The Toronto Blue Jays are the only team in Major League baseball that doesn’t offer local beer at their baseball games.
Obviously, this sucks.
People who like baseball often also like beer. People who like to go support their local baseball team might conceivably also like to support their local breweries.
The Toronto Blue Jays organization apparently doesn’t give a shit about these people. Instead, they are happy to award exclusivity to the foreign-owned entity that was willing to cough up the biggest chunk of dough for the right to be the only beer sold at the Rogers Centre (if you’re still not sure who exactly I’m talking about, look no further than that glaring Budweiser logo that adorns most of the Toronto Blue Jays’ left field).
There was of course a glimmer of hope recently in March of 2013 when I broke the news that Steamwhistle–the folks making baseball-ready pilsner literally across the street from the Jays–would finally be allowed to sell their beer at the Rogers Centre.
Of course, being able to drink Toronto beer at a Toronto baseball game was short lived and almost exactly one year later, conceivably because the folks at AB InBev had had enough “competition,” I was breaking the news that the Good Beer Folks had been unceremoniously given the boot.
There’s been some rumbling in the interim–notably a petition created by Phil Cacace, the owner of the great Toronto bar, Tall Boys, some scant media coverage, and at least one perennially-irascible Toronto beer writer who has made a point of raising the issue on twitter every once and a while but, for the most part, we’re all pretty much resigned to accepting watery lager to drink while we take in live games of Toronto’s generally watered-down version of professional baseball.
And while it’s profoundly shitty that the Jays can’t even be arsed to provide us with decent local beer to sip while we watch their team prolong the longest current post-season drought in the Majors, is it actually possible that it’s not just dickish, but also…illegal?
Stephen Brooks, the Toronto Blue Jays’ senior vice-president of business operations was quoted in a Toronto Star article yesterday in which he was justifying raising ticket prices to see a team that hasn’t made the playoffs in 21 years.

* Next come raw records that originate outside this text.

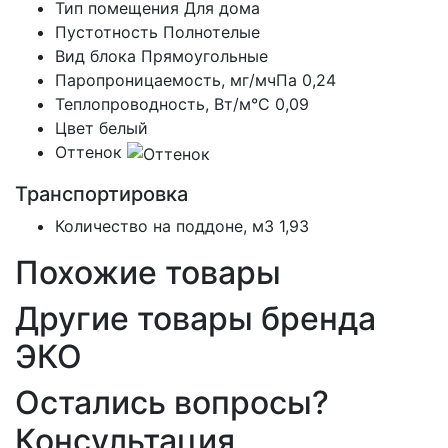
Тип помещения
Для дома
Пустотность
Полнотелые
Вид блока
Прямоугольные
Паропроницаемость, мг/мчПа
0,24
Теплопроводность, Вт/м°С
0,09
Цвет
белый
Оттенок
Транспортировка
Количество на поддоне, м3
1,93
Похожие товары
Другие товары бренда
ЭКО
Остались вопросы?
Консультация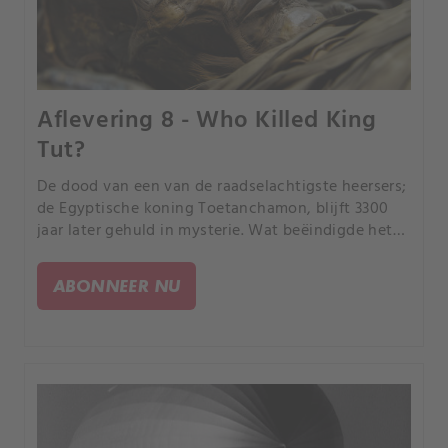
Aflevering 8 - Who Killed King
Tut?
De dood van een van de raadselachtigste heersers;
de Egyptische koning Toetanchamon, blijft 3300
jaar later gehuld in mysterie. Wat beëindigde het
leven van de jonge farao? Wetenschappelijke
vooruitgang brengt ons dichter bij het antwoord.
ABONNEER NU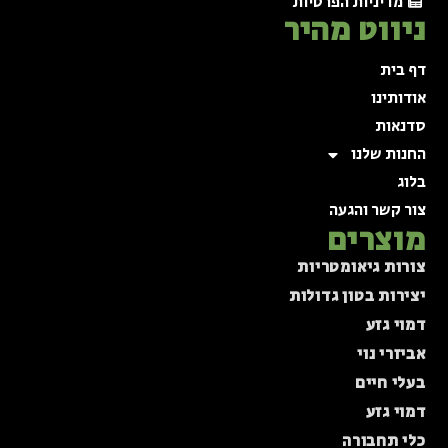
מדיניות הפרטיות
ניווט מהיר
דף בית
אודותינו
סדנאות
החנות שלנו
בלוג
צור קשר והגעה
מוצרים
צורות גיאומטריות
יצירות בטון גדולות
דמוי גזע
אביזרי נוי
בעלי חיים
דמוי גזע
כלי תחבורה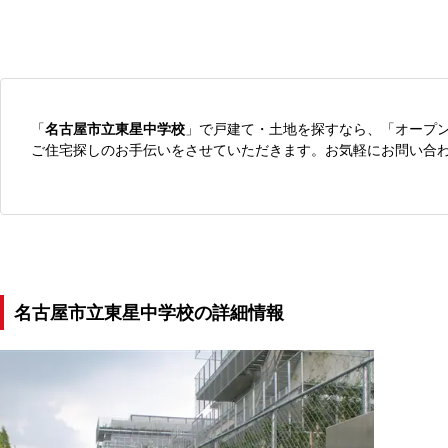
「
名古屋市立東星中学校
」で戸建て・土地を探すなら、「オープ
ご住宅探しのお手伝いをさせていただきます。お気軽にお問い合
名古屋市立東星中学校の詳細情報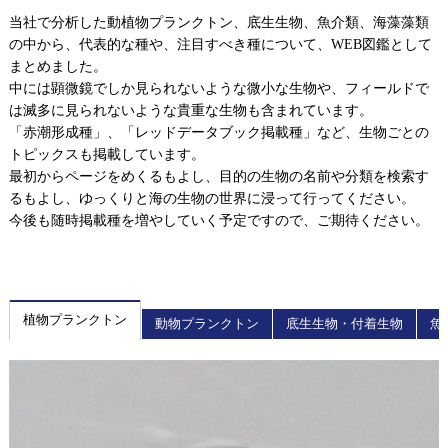
当社で分析した動植物プランクトン、底生生物、魚介類、海藻藻類
の中から、代表的な種や、注目すべき種について、WEB図鑑として
まとめました。
中には顕微鏡でしか見られないような微小な生物や、フィールドで
は滅多に見られないような貴重な生物も含まれています。
「赤潮形成種」、「レッドデータブック掲載種」など、生物ごとの
トピックスも掲載しています。
最初からページをめくるもよし、目的の生物の名前や分類を検索す
るもよし、ゆっくりと海の生物の世界に浸って行ってください。
今後も随時掲載種を増やしていく予定ですので、ご期待ください。
植物プランクトン
動物プランクトン
底生生物・付着生物
魚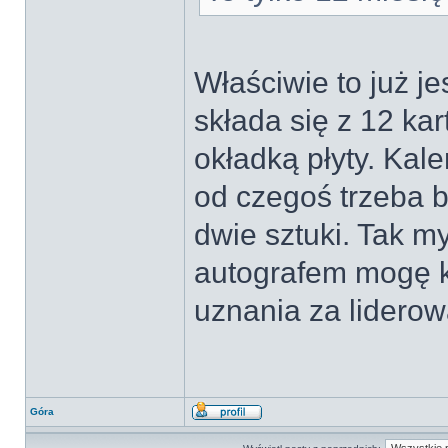
Właściwie to już j
składa się z 12 kar
okładką płyty. Kal
od czegoś trzeba 
dwie sztuki. Tak m
autografem mogę k
uznania za liderow
Góra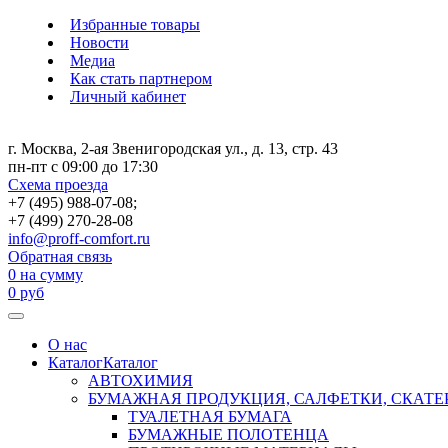
Избранные товары
Новости
Медиа
Как стать партнером
Личный кабинет
г. Москва, 2-ая Звенигородская ул., д. 13, стр. 43
пн-пт с 09:00 до 17:30
Схема проезда
+7 (495) 988-07-08;
+7 (499) 270-28-08
info@proff-comfort.ru
Обратная связь
0
на сумму
0
руб
О нас
Каталог
Каталог
АВТОХИМИЯ
БУМАЖНАЯ ПРОДУКЦИЯ, САЛФЕТКИ, СКАТЕ
ТУАЛЕТНАЯ БУМАГА
БУМАЖНЫЕ ПОЛОТЕНЦА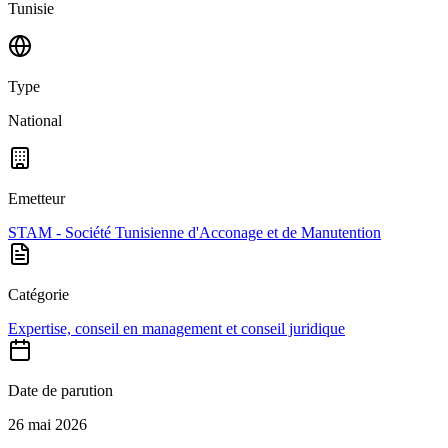
Tunisie
Type
National
Emetteur
STAM - Société Tunisienne d'Acconage et de Manutention
Catégorie
Expertise, conseil en management et conseil juridique
Date de parution
26 mai 2026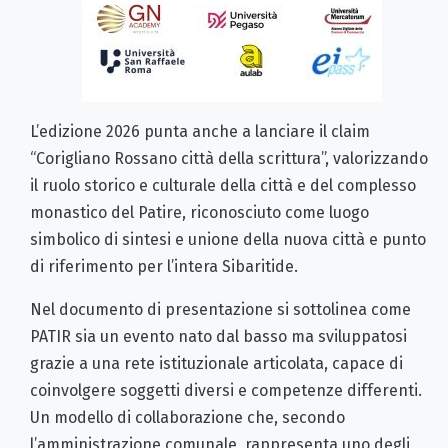
L’edizione 2026 punta anche a lanciare il claim
“Corigliano Rossano città della scrittura”, valorizzando
il ruolo storico e culturale della città e del complesso
monastico del Patire, riconosciuto come luogo
simbolico di sintesi e unione della nuova città e punto
di riferimento per l’intera Sibaritide.
Nel documento di presentazione si sottolinea come
PATIR sia un evento nato dal basso ma sviluppatosi
grazie a una rete istituzionale articolata, capace di
coinvolgere soggetti diversi e competenze differenti.
Un modello di collaborazione che, secondo
l’amministrazione comunale, rappresenta uno degli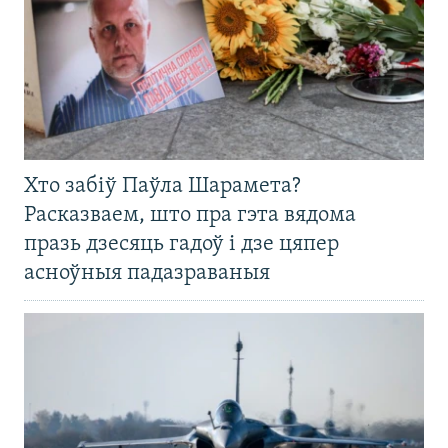
Хто забіў Паўла Шарамета?
Расказваем, што пра гэта вядома
празь дзесяць гадоў і дзе цяпер
асноўныя падазраваныя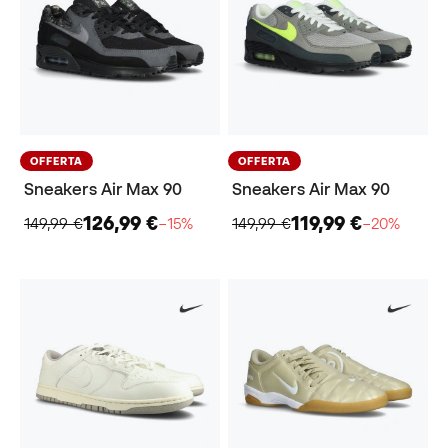
OFFERTA
OFFERTA
Sneakers Air Max 90
Sneakers Air Max 90
126,99 €
119,99 €
149,99 €
−15%
149,99 €
−20%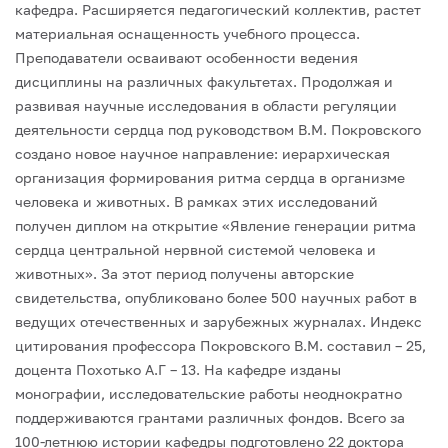
кафедра. Расширяется педагогический коллектив, растет
материальная оснащенность учебного процесса.
Преподаватели осваивают особенности ведения
дисциплины на различных факультетах. Продолжая и
развивая научные исследования в области регуляции
деятельности сердца под руководством В.М. Покровского
создано новое научное направление: иерархическая
организация формирования ритма сердца в организме
человека и животных. В рамках этих исследований
получен диплом на открытие «Явление генерации ритма
сердца центральной нервной системой человека и
животных». За этот период получены авторские
свидетельства, опубликовано более 500 научных работ в
ведущих отечественных и зарубежных журналах. Индекс
цитирования профессора Покровского В.М. составил – 25,
доцента Похотько А.Г – 13. На кафедре изданы
монографии, исследовательские работы неоднократно
поддерживаются грантами различных фондов. Всего за
100-летнюю истории кафедры подготовлено 22 доктора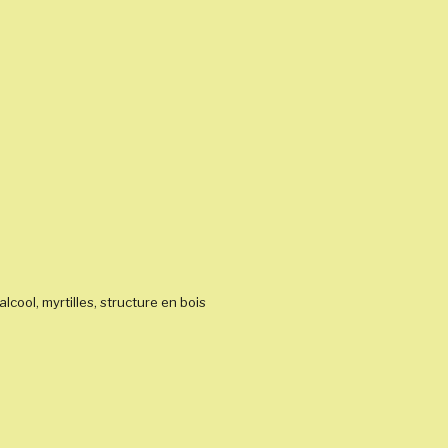
alcool, myrtilles, structure en bois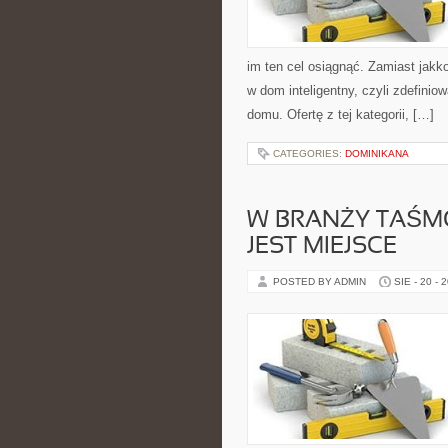
im ten cel osiągnąć. Zamiast jakk
w dom inteligentny, czyli zdefini
domu. Ofertę z tej kategorii, […]
CATEGORIES:
DOMINIKANA
W BRANŻY TAŚM
JEST MIEJSCE
POSTED BY ADMIN
SIE - 20 - 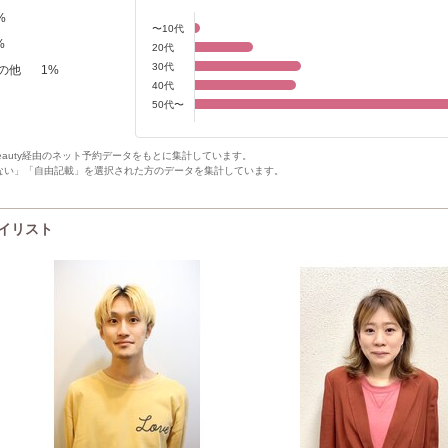
%
〜10代
%
20代
30代
の他
1
%
40代
50代〜
Beauty経由のネット予約データをもとに集計しています。
ない」「自由記載」を選択された方のデータを集計しています。
タイリスト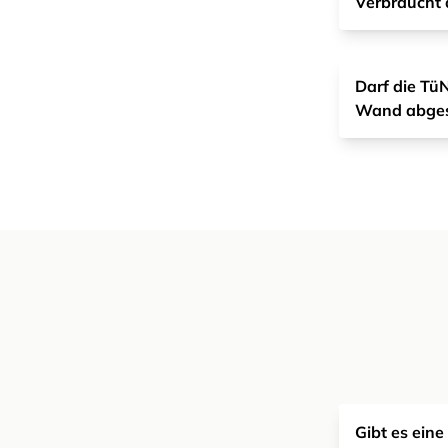
Verbraucht 
Darf die Tü
Wand abges
Gibt es ein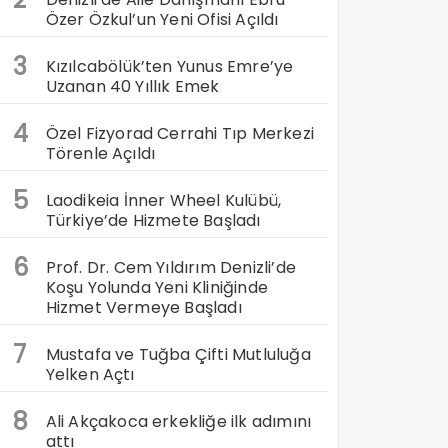
Özer Özkul’un Yeni Ofisi Açıldı
3
Kızılcabölük’ten Yunus Emre’ye
Uzanan 40 Yıllık Emek
4
Özel Fizyorad Cerrahi Tıp Merkezi
Törenle Açıldı
5
Laodikeia İnner Wheel Kulübü,
Türkiye’de Hizmete Başladı
6
Prof. Dr. Cem Yıldırım Denizli’de
Koşu Yolunda Yeni Kliniğinde
Hizmet Vermeye Başladı
7
Mustafa ve Tuğba Çifti Mutluluğa
Yelken Açtı
8
Ali Akçakoca erkekliğe ilk adımını
attı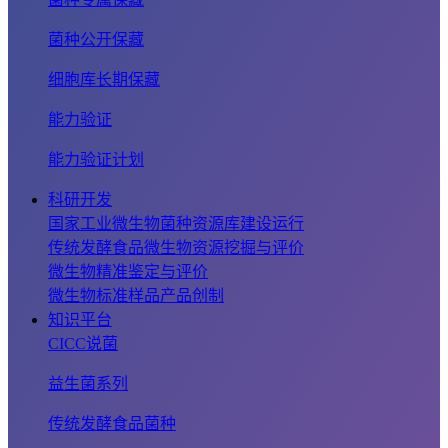
菌种公开保藏
细胞库长期保藏
能力验证
能力验证计划
科研开发
国家工业微生物菌种资源库建设运行
传统发酵食品微生物资源挖掘与评价
微生物精准鉴定与评价
微生物标准样品产品创制
知识平台
CICC说菌
益生菌系列
传统发酵食品菌种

“Brooks says he has heard the criticism [about local beer] and is aware of it, but the Jays have an “important” exclusivity deal with Budweiser that precludes other beer vendors from selling inside the stadium. “We have over 25 different beer offerings (all owned by Budweiser) and we’re looking to add a couple other beers that I think will be interesting to fans.” Brooks said he couldn’t speak to how other clubs manage their contracts with beer vendors.
This isn’t really “news” given that, obviously, the company who’s name adorns a large section of the stands who is dumping buttloads of dirty, dirty money into the Rogers Centre would expect to enjoy some benefits as a result, but the fact of the matter is, Ontario’s liquor laws explicitly forbid exclusivity.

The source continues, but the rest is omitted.